A life settlement is a financial transaction where the owner of a life insurance policy sells it to a third party for a lump sum cash payment. This lets the policyholder get immediate cash, useful for covering medical expenses, retirement, or other financial needs. The settlement amount is generally more than the policy’s cash surrender value but less than its death benefit, offering better value than surrendering the policy back to the insurer.
Ownership transfers to the Buyer, who then pays the premiums. The new owner, often an institutional investor or life settlement company, assumes all future payments and receives the death benefit when the insured person dies. Buyers are motivated by the potential returns, as the death benefit is higher than the cost of purchasing the policy and paying the premiums.
The life settlement market has grown recently, attracting investors due to its high return potential. This process involves evaluating the policy, insured person’s health, and the policy’s market value. Professional intermediaries, like brokers, help ensure a fair transaction.
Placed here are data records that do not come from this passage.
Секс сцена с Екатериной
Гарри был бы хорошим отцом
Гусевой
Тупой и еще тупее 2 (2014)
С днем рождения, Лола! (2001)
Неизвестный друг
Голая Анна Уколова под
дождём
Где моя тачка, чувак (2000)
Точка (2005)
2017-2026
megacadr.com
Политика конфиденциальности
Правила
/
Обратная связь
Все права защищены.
Policyholders may pursue a life settlement due to financial changes, need for liquidity, or dissatisfaction with the policy. Converting an illiquid asset into immediate funds offers financial flexibility.
This process provides financial benefits to both sellers and buyers, making life settlements popular in financial planning. As the market evolves, it offers new opportunities, highlighting the importance of informed decisions and professional guidance in managing life insurance assets effectively.